RÉSUMÉ (DU FILM, PAS DU LIVRE)

Dans le Oxford victorien d'un monde pas tout à fait comme le nôtre, où chaque être humain nait avec un dæmon (une incarnation de son âme sous la forme d'un animal conscient et doué de parole) et où l'église du Magisterium contrôle quasiment tout et fait régner une forme de théocratie, la jeune orpheline Lyra Belacqua (Dakota Blue Richards) vit avec les érudits du Jordan College. C'est une jeune fille espiègle, élevée tant bien que mal au milieu des Érudits du prestigieux Jordan College d'Oxford. L'histoire commence lorsqu'elle parvient à empêcher l'empoisonnement de son oncle par un membre du Magisterium, l'explorateur Lord Asriel (Daniel Craig), et qu'elle assiste ensuite secrètement à un exposé plein de mystères sur le Grand Nord.

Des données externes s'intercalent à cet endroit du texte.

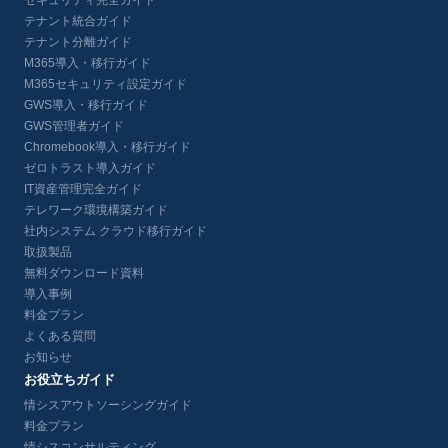
セキュリティ完全ガイド
テナント統合ガイド
テナント分離ガイド
M365導入・移行ガイド
M365セキュリティ設定ガイド
GWS導入・移行ガイド
GWS管理者ガイド
Chromebook導入・移行ガイド
ゼロトラスト導入ガイド
IT資産管理完全ガイド
テレワーク環境構築ガイド
社内システム クラウド移行ガイド
取扱製品
無料ダウンロード資料
導入事例
料金プラン
よくある質問
お知らせ
お役立ちガイド
情シスアウトソーシングガイド
料金プラン
情シスコンサルティング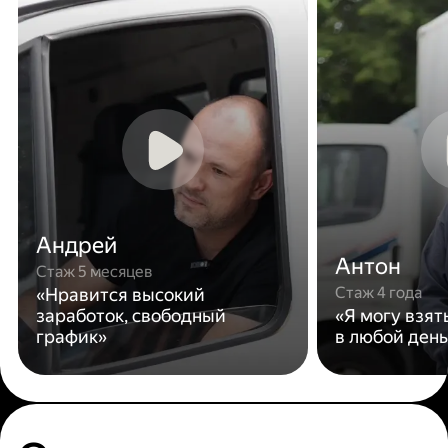
Андрей
Антон
Стаж 5 месяцев
Стаж 4 года
«Нравится высокий
заработок, свободный
«Я могу взят
график»
в любой день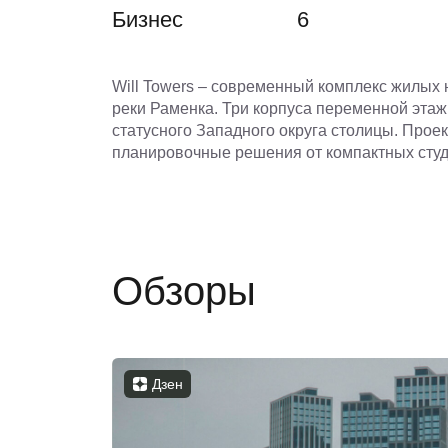
Бизнес
6
Will Towers – современный комплекс жилых
реки Раменка. Три корпуса переменной этаж
статусного Западного округа столицы. Про
планировочные решения от компактных студ
Обзоры
Дзен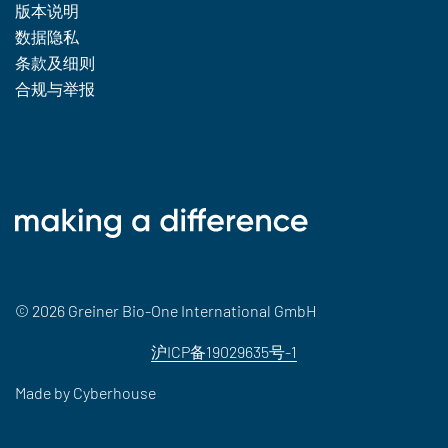
版本说明
数据隐私
条款及细则
合规与举报
© 2026 Greiner Bio-One International GmbH
沪ICP备19029635号-1
Made by
Cyberhouse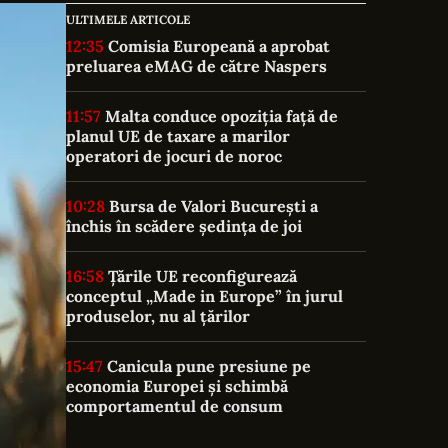
ULTIMELE ARTICOLE
12:35
Comisia Europeană a aprobat
preluarea eMAG de către Naspers
11:57
Malta conduce opoziția față de
planul UE de taxare a marilor
operatori de jocuri de noroc
10:28
Bursa de Valori București a
închis în scădere ședința de joi
16:58
Țările UE reconfigurează
conceptul „Made in Europe” în jurul
produselor, nu al țărilor
15:47
Canicula pune presiune pe
economia Europei și schimbă
comportamentul de consum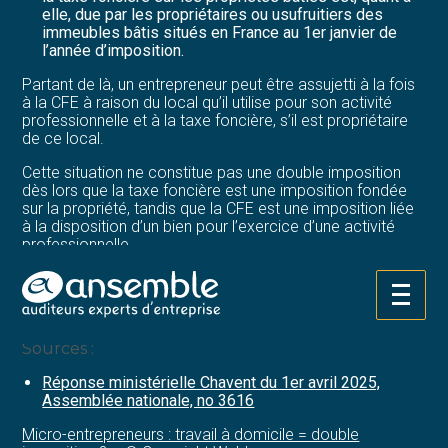
elle, due par les propriétaires ou usufruitiers des
immeubles bâtis situés en France au 1er janvier de
l’année d’imposition.
Partant de là, un entrepreneur peut être assujetti à la fois
à la CFE à raison du local qu’il utilise pour son activité
professionnelle et à la taxe foncière, s’il est propriétaire
de ce local.
Cette situation ne constitue pas une double imposition
dès lors que la taxe foncière est une imposition fondée
sur la propriété, tandis que la CFE est une imposition liée
à la disposition d’un bien pour l’exercice d’une activité
professionnelle.
Par conséquent, un local peut servir de base de calcul à
plusieurs taxes dès lors que les modalités de calcul de
Aller
ces taxes et la qualité du redevable sont différentes.
au
contenu
Sources :
Réponse ministérielle Chavent du 1er avril 2025,
Assemblée nationale, no 3616
Micro-entrepreneurs : travail à domicile = double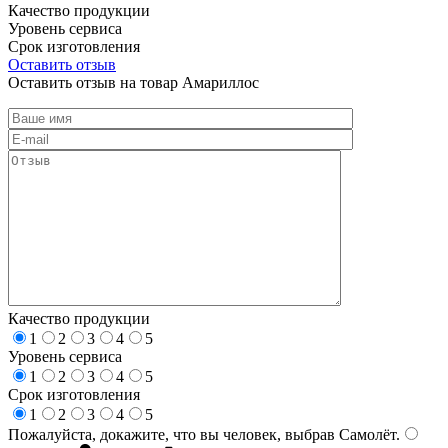
Качество продукции
Уровень сервиса
Срок изготовления
Оставить отзыв
Оставить отзыв на товар Амариллос
Качество продукции
1
2
3
4
5
Уровень сервиса
1
2
3
4
5
Срок изготовления
1
2
3
4
5
Пожалуйста, докажите, что вы человек, выбрав
Самолёт
.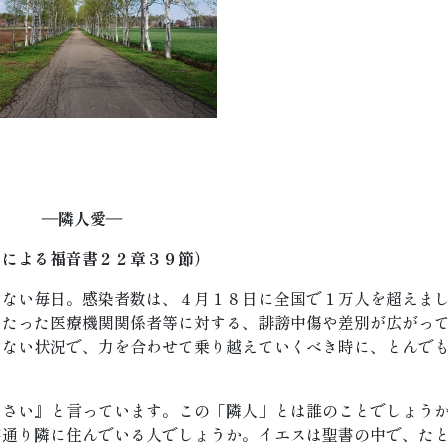
―隣人愛―
イによる福音書２２章３９節）
はない毎日。感染者数は、４月１８日に全国で１万人を超えま
あたった医療機関関係者等に対する、誹謗中傷や差別が広がっ
くない状況で、力を合わせて乗り越えていくべき時に、とんで
なさい』と言っています。この「隣人」とは誰のことでしょう
字通り隣に住んでいる人でしょうか。イエスは聖書の中で、た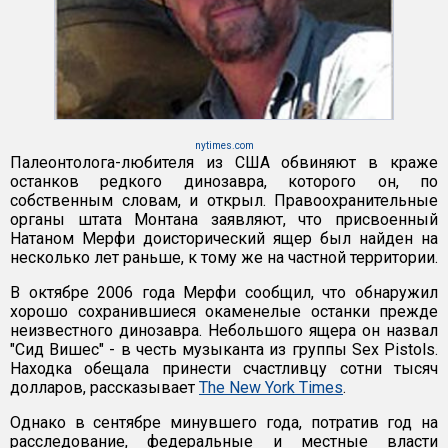
nytimes.com
Палеонтолога-любителя из США обвиняют в краже
останков редкого динозавра, которого он, по
собственным словам, и открыл. Правоохранительные
органы штата Монтана заявляют, что присвоенный
Натаном Мерфи доисторический ящер был найден на
несколько лет раньше, к тому же на частной территории.
В октябре 2006 года Мерфи сообщил, что обнаружил
хорошо сохранившиеся окаменелые останки прежде
неизвестного динозавра. Небольшого ящера он назвал
"Сид Вишес" - в честь музыканта из группы Sex Pistols.
Находка обещала принести счастливцу сотни тысяч
долларов, рассказывает
The New York Times
.
Однако в сентябре минувшего года, потратив год на
расследование, федеральные и местные власти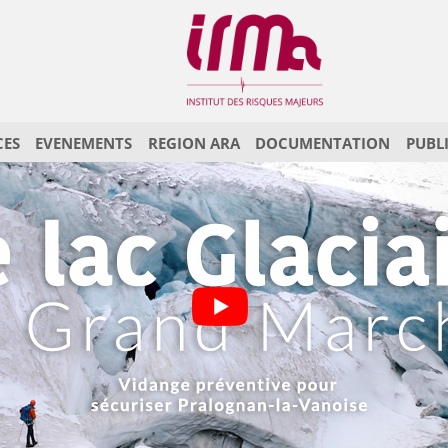
CES
EVENEMENTS
REGION ARA
DOCUMENTATION
PUBL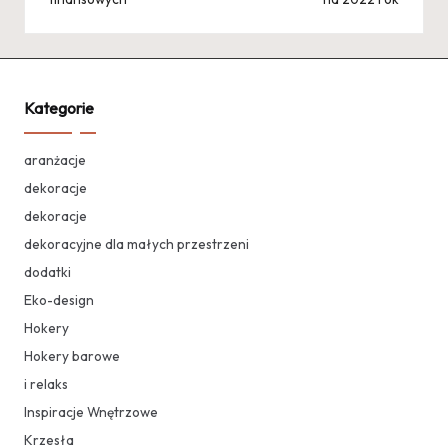
Kategorie
aranżacje
dekoracje
dekoracje
dekoracyjne dla małych przestrzeni
dodatki
Eko-design
Hokery
Hokery barowe
i relaks
Inspiracje Wnętrzowe
Krzesła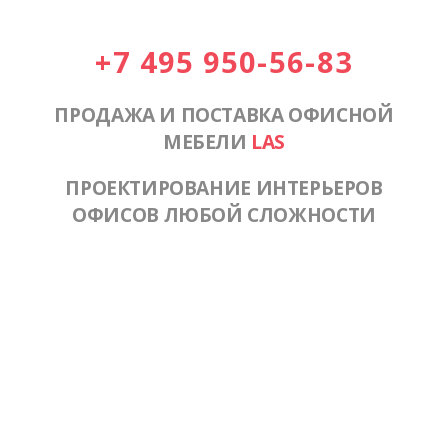
+7 495 950-56-83
ПРОДАЖА И ПОСТАВКА ОФИСНОЙ
МЕБЕЛИ
LAS
ПРОЕКТИРОВАНИЕ ИНТЕРЬЕРОВ
ОФИСОВ ЛЮБОЙ СЛОЖНОСТИ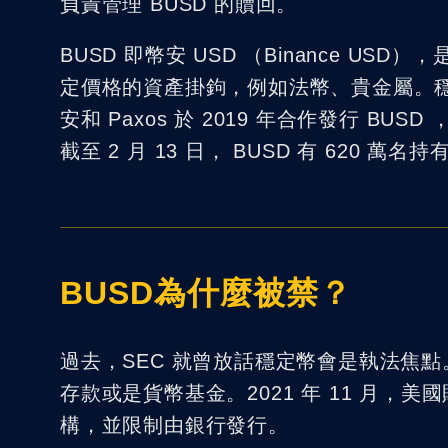
負責管理 BUSD 的贖回。
BUSD 即幣安 USD （Binance 
定價格的資產掛鉤，例如法幣、貴金屬。
安和 Paxos 於 2019 年合作發行 B
截至 2 月 13 日， BUSD 有 620 萬名
BUSD為什麼被禁？
過去，SEC 就曾放話穩定幣會是執法焦點。S
存款或是貨幣基金。2021 年 11 月
構，並限制由銀行發行。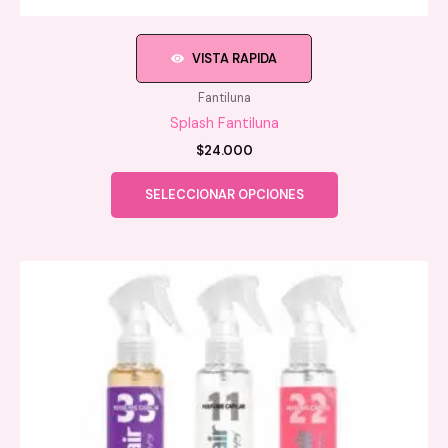
VISTA RAPIDA
Fantiluna
Splash Fantiluna
$
24.000
Este
SELECCIONAR OPCIONES
producto
tiene
múltiples
variantes.
Las
opciones
se
pueden
elegir
en
la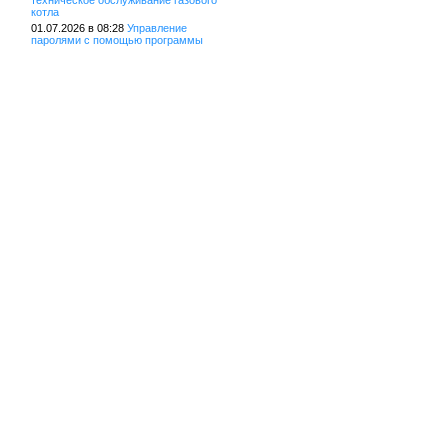
техническое обслуживание газового
котла
01.07.2026 в 08:28
Управление
паролями с помощью программы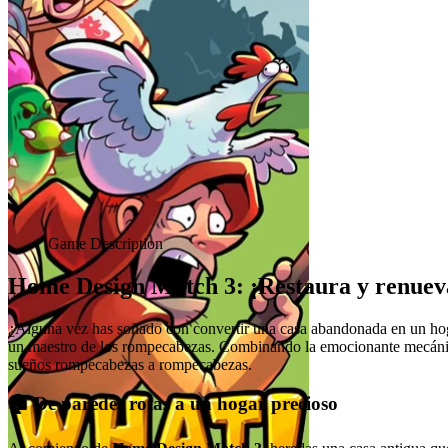
Advertisement
Game Description
Home Design Match 3: ¡Restaura y renueva 
¿Alguna vez has soñado con convertir una casa abandonada en un ho
un maestro de los rompecabezas. Combinando la emocionante mecánica 
sueños rompecabezas a rompecabezas.
🏚️ De paredes rotas a un hogar precioso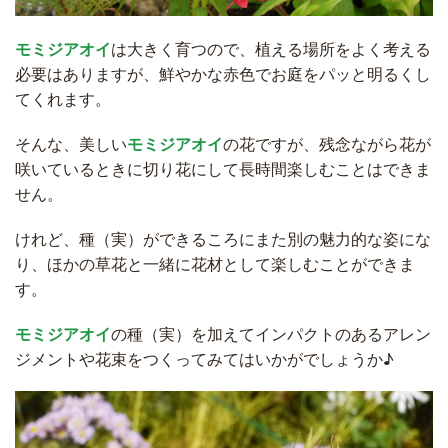
モミジアオイ
は大きく育つので、植える場所をよく考える
必要はありますが、鮮やかな赤色でお庭をパッと明るくし
てくれます。
そんな、美しい
モミジアオイ
の花ですが、残念ながら花が
咲いているときに切り花にして長時間楽しむことはできま
せん。
けれど、種（実）ができるころにまた別の魅力的な姿にな
り、ほかの草花と一緒に花材として楽しむことができま
す。
モミジアオイ
の種（実）を加えてインパクトのあるアレン
ジメントや花束をつくってみてはいかがでしょうか♪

Bientôt, partout dans la région, des enfants commencent à disparaître. Lorsque ses amis Roger, garçon de cuisine au Jordan College, et Billy Costa, fils de l'influente gitane Ma Costa, sont eux aussi victimes de ces mystérieux "Enfourneurs", Lyra et son dæmon Pantalaimon décident d'agir. Elle suivra l'envoûtante et mystérieuse Marisa Coulter (Nicole Kidman), qui lui a promis de l'emmener avec elle dans l'exaltant Grand Nord, après avoir reçu, des mains du Maître de Jordan College, l'étrange boussole d'or du titre appelée « aléthiomètre », et qui n'est d'ailleurs pas du tout une boussole.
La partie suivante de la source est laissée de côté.